Furthermore, some suggestions were made that maybe there is room for other approaches than what we have in the pediatric decision tree based on what Dr. Kearns presented. Are there comments on potential alternative ways of thinking about, in particular, that first box? I think if we can sort of go in that area for discussion it would be helpful.
Maybe rephrasing the question, if we think of the current pediatric decision tree as the current situation, in essence a one-size-fits-all because that is the decision tree, are there any situations where a different approach might work, similar to what Greg had suggested, to approach it and drive it from an exposure-response mechanism of action point of view? For example, could that be an approach that would work well in areas of drugs that are well understood in terms of their mechanism of action, drugs which might be a third in class for example, a drug with a wide therapeutic index where pharmacodynamic endpoints are reasonably measured and are thought to correlate not as surrogate endpoints but with clinical endpoints? And, given certain criteria, could an alternative approach be used to go down that decision tree? So, that is kind of an area that I would like to maybe hear about as well from the committee.

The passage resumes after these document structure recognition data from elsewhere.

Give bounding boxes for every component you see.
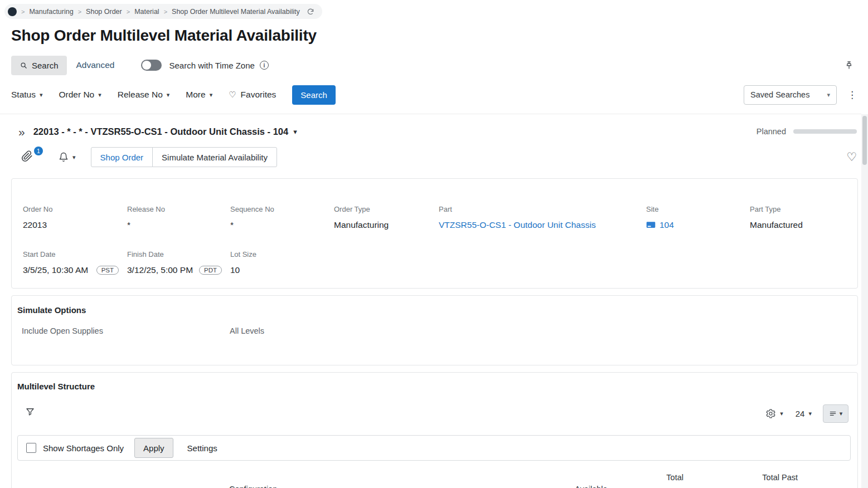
record-title[interactable]: 22013 - * - * - VTZSR55-O-CS1 - Outdoor …	[33, 126, 289, 137]
site-icon	[646, 221, 656, 229]
filter-release-no-label: Release No	[118, 90, 163, 100]
settings-button[interactable]: Settings	[187, 443, 217, 453]
part-link[interactable]: VTZSR55-O-CS1 - Outdoor Unit Chassis	[439, 220, 646, 230]
search-icon	[20, 61, 28, 70]
show-shortages-label: Show Shortages Only	[43, 443, 124, 453]
record-dropdown-icon[interactable]: ▾	[293, 128, 297, 136]
status-group: Planned	[757, 127, 857, 136]
collapse-panel-icon[interactable]: »	[18, 126, 25, 138]
details-row-2: Start Date 3/5/25, 10:30 AM PST Finish D…	[23, 250, 857, 275]
chevron-down-icon: ▾	[98, 92, 101, 98]
filter-more-dropdown[interactable]: More ▾	[186, 90, 212, 100]
status-label: Planned	[757, 127, 786, 136]
filter-more-label: More	[186, 90, 205, 100]
pin-icon[interactable]	[844, 60, 854, 70]
chevron-down-icon: ▾	[808, 411, 812, 417]
app-screen: > Manufacturing > Shop Order > Material …	[0, 0, 868, 488]
list-view-icon	[829, 410, 837, 418]
field-part: Part VTZSR55-O-CS1 - Outdoor Unit Chassi…	[439, 205, 646, 230]
table-settings-button[interactable]: ▾	[765, 408, 783, 419]
notifications-button[interactable]: ▾	[59, 152, 76, 162]
breadcrumb-separator-icon: >	[164, 8, 167, 15]
page-title: Shop Order Multilevel Material Availabil…	[11, 27, 317, 45]
filter-funnel-icon[interactable]	[25, 407, 35, 417]
page-size-value: 24	[796, 409, 805, 418]
tab-shop-order[interactable]: Shop Order	[91, 147, 153, 167]
filter-toolbar: Status ▾ Order No ▾ Release No ▾ More ▾ …	[11, 84, 857, 106]
field-value: 22013	[23, 220, 127, 230]
column-header-total[interactable]: Total	[622, 473, 683, 482]
filter-status-label: Status	[11, 90, 36, 100]
header-divider	[0, 114, 861, 114]
favorite-record-heart-icon[interactable]: ♡	[846, 150, 857, 164]
breadcrumb-item-manufacturing[interactable]: Manufacturing	[29, 8, 73, 16]
info-icon[interactable]: i	[260, 61, 269, 70]
shortage-filter-bar: Show Shortages Only Apply Settings	[17, 435, 851, 461]
refresh-icon[interactable]	[307, 8, 314, 16]
timezone-toggle[interactable]	[141, 60, 162, 71]
heart-icon: ♡	[229, 90, 236, 100]
advanced-search-link[interactable]: Advanced	[76, 60, 115, 70]
vertical-scrollbar[interactable]	[861, 114, 868, 488]
field-release-no: Release No *	[127, 205, 230, 230]
status-progress-bar	[793, 129, 857, 134]
field-value: 3/5/25, 10:30 AM	[23, 265, 88, 275]
chevron-down-icon: ▾	[167, 92, 170, 98]
saved-searches-select[interactable]: Saved Searches ▾	[744, 85, 837, 105]
search-submit-button[interactable]: Search	[292, 85, 336, 105]
field-label: Order Type	[334, 205, 439, 213]
attachment-count-badge: 1	[34, 147, 43, 155]
field-label: Part	[439, 205, 646, 213]
record-tabs: Shop Order Simulate Material Availabilit…	[91, 147, 277, 167]
site-link[interactable]: 104	[660, 220, 674, 230]
toggle-knob	[142, 61, 151, 70]
field-start-date: Start Date 3/5/25, 10:30 AM PST	[23, 250, 127, 275]
column-header-available: Available	[575, 485, 608, 488]
view-mode-button[interactable]: ▾	[823, 404, 848, 423]
field-label: Site	[646, 205, 750, 213]
gear-icon	[765, 408, 776, 419]
attachments-button[interactable]: 1	[21, 150, 36, 164]
favorites-button[interactable]: ♡ Favorites	[229, 90, 276, 100]
field-order-type: Order Type Manufacturing	[334, 205, 439, 230]
breadcrumb-item-current-page[interactable]: Shop Order Multilevel Material Availabil…	[172, 8, 300, 16]
field-sequence-no: Sequence No *	[230, 205, 334, 230]
breadcrumb-item-material[interactable]: Material	[134, 8, 159, 16]
company-logo-icon[interactable]	[8, 7, 17, 16]
page-size-select[interactable]: 24 ▾	[796, 409, 812, 418]
toggle-all-levels: All Levels	[230, 326, 846, 335]
apply-button[interactable]: Apply	[134, 438, 173, 458]
filter-order-no-dropdown[interactable]: Order No ▾	[59, 90, 101, 100]
multilevel-structure-card: Multilevel Structure ▾ 24 ▾ ▾	[11, 372, 858, 488]
filter-status-dropdown[interactable]: Status ▾	[11, 90, 42, 100]
field-order-no: Order No 22013	[23, 205, 127, 230]
filter-release-no-dropdown[interactable]: Release No ▾	[118, 90, 170, 100]
breadcrumb-separator-icon: >	[127, 8, 130, 15]
simulate-options-card: Simulate Options Include Open Supplies A…	[11, 295, 858, 365]
field-label: Release No	[127, 205, 230, 213]
search-toggle-button[interactable]: Search	[11, 56, 67, 75]
table-toolbar: ▾ 24 ▾ ▾	[12, 404, 857, 424]
field-value: *	[230, 220, 334, 230]
column-header-configuration: Configuration	[229, 485, 277, 488]
timezone-badge: PST	[96, 266, 119, 275]
field-value: 3/12/25, 5:00 PM	[127, 265, 193, 275]
breadcrumb-item-shop-order[interactable]: Shop Order	[86, 8, 122, 16]
kebab-menu-icon[interactable]: ⋮	[847, 90, 857, 100]
field-site: Site 104	[646, 205, 750, 230]
search-button-label: Search	[32, 61, 59, 70]
toggle-knob	[23, 336, 31, 344]
tab-simulate-material-availability[interactable]: Simulate Material Availability	[152, 147, 277, 167]
field-value: Manufactured	[750, 220, 857, 230]
show-shortages-checkbox[interactable]	[26, 443, 36, 453]
field-part-type: Part Type Manufactured	[750, 205, 857, 230]
field-label: Start Date	[23, 250, 127, 258]
column-header-total-past[interactable]: Total Past	[728, 473, 798, 482]
chevron-down-icon: ▾	[72, 154, 76, 160]
bell-icon	[59, 152, 69, 162]
saved-searches-label: Saved Searches	[750, 90, 809, 99]
chevron-down-icon: ▾	[780, 411, 783, 417]
breadcrumb-separator-icon: >	[78, 8, 81, 15]
field-finish-date: Finish Date 3/12/25, 5:00 PM PDT	[127, 250, 230, 275]
scrollbar-thumb[interactable]	[862, 116, 867, 165]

DR. KEARNS: Larry, I think one thing I would like to add to this, and Bill's talk alluded to it, is that the pharmacodynamic endpoints that are measured have to be appropriate so things can be done in children, and they must relate to the effect of the medicine. That is easier said than done. I mean, psychometric testing in young children is not an easy thing.
What happens sometimes is that in the course of pediatric drug development and trying to satisfy the questions we are faced with, almost being forced out of necessity or in some cases desire--and that is my impression, to develop endpoints in the context of the trial, none of which are validated and in some cases the endpoints have nothing to do with effect. Again, case in point, an acid-modifying drug doesn't influence esophageal motility. So, as long as we are basing what we do on the clinical pharmacology of the drug and doing the best we can, I think we get the best approach and at the end of the day the best answer.
DR. SHEINER: The example you used, the acid-modifying drug, that is a tough one. What you are saying is, look, it is getting rid of the acid and when the kid spits up it makes him happier and there is no equivalent adult disease per se. So, you are saying that here is an indication that doesn't exist in the adults, treated by the same mechanism as something that does.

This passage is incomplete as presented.